Hall of Fame Class of 1973
Information submitted in a nomination letter to the U.S. National Ski Hall of Fame by Frank Elkins.
Harald “Pop” Sorensen became one of this country’s most popular skiing figures. He was a rugged competitor with an enviable string of achievements in the classic Nordic events and a top-flight instructor in recreational and competitive skiing.
Harald “Pop” Sorensen was born in Asker (Vollen), Norway in 1907 and began skiing at an early age so he could get to school. His competitive career began at age 13 with triumphs at Hyttli Hill outside Oslo.
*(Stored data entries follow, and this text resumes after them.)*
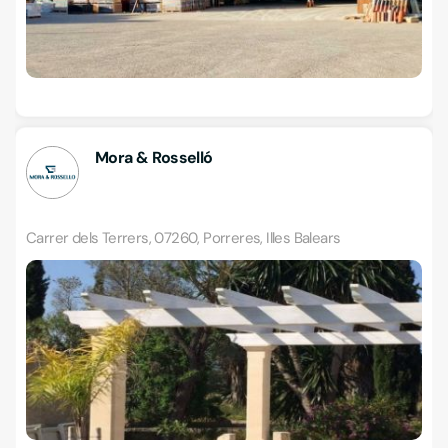
Mora & Rosselló
Carrer dels Terrers, 07260, Porreres, Illes Balears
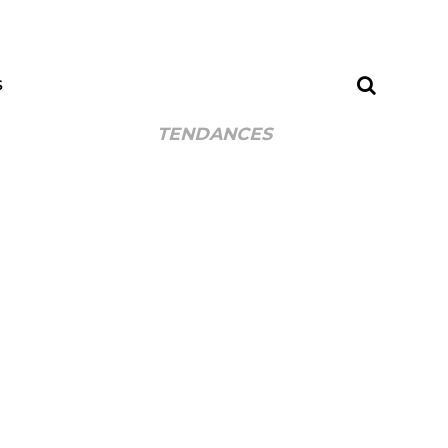
S
TENDANCES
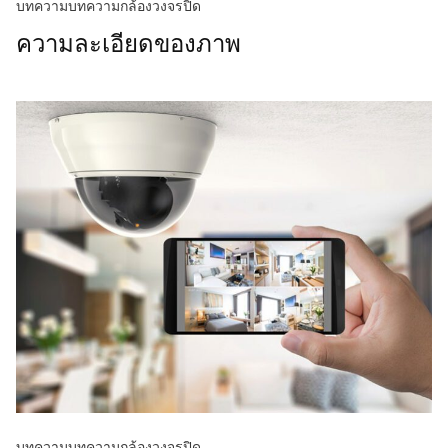
บทความ
บทความกล้องวงจรปิด
ความละเอียดของภาพ
บทความ
บทความกล้องวงจรปิด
He won many junior meets and then advanced to Class “A”, placing second in tryouts for the world-famous Holmenkollen one-tenth point behind the fabulous Sigmund Ruud, placed third in the Holmenkollen, third in the Norwegian Nationals and third in the Swedish Nationals, besides combined laurels in Finland, Norway and Sweden. Pop continued his awesome career as both a competitor and a gentleman after coming to the United States in 1929.
Harald thrilled literally millions throughout North America and Europe with his achievements. His record perhaps has no parallel in ski sport over six decades. Twice he was a member of the National Ski Association’s All-American Jumping Team and he captures the Eastern, New York State, New England, Northwest and a host of the other crowns. He cracked hill records at Norsemen, Bear Mountain, Staten Island, Brattleboro, Norway Ski Club and Rumford slides, twice finished runner-up in Class ”A” Nationals and was picked for the 1936 United States Olympic Team but could not compete in Garmisch-Partenkirchen, Germany because he hadn’t yet received his citizen papers.
His dynamic army career for Uncle Sam came next. He taught the Eastern experimental ski patrol at Old Forge, New York, continued to instruct the 87th Regiment, the Second Division and was one of 20 American instructors attached to the British Mountain School, teaching skiing to all the allied forces in Italy.
Pop became a National Jumping Judge in 1937 and coached the U.S. Ski Team in the World Nordic Championships at Lake Placid in 1950, was Olympic jump coach for his country in 1952 at Oslo, Norway and became a certified ski instructor in 1946. He taught hundreds of children the art of ski jumping while serving as a civilian instructor to the Army.
While his imposing competitive record reads like a “Who’s Who” in international skiing, the ever-congenial and well-liked Sorensen’s charm, wit and enthusiasm transmitted the “greatest love possible” – that of skiing. It helped mold such illustrious ski jumpers as Torger Tokle, Art Devlin, Jay Rand and the Perry-Smith brothers.
At Winter Park, Colorado this powerful and ever-graceful “flyer” taught hundreds of youngsters in the Denver Post-winter Ski School. Free to kids from 4 to 18, Pop’s ski school for jumpers took place on an amazing complex of nine hills, each higher until a 60-meter slide provides the finishing touches for the more expert.
To culminate his achievements, Sorensen received two outstanding awards in 1971. They were the Russell Wilder Memorial “in recognition of the year’s most outstanding activity in focusing the interests of America’s youth on the sport of skiing”, presented by the United States Ski Association and the Halstad Memorial Award, the highest honor given by the Rocky Mountain Division “to the individual who has done the most for skiing during the year”.
Harald Sorensen had an ever-smiling face and helpful manner, a “Norke” who earned his niche in the ski world was elected to the U.S. National Ski Hall of Fame in 1973.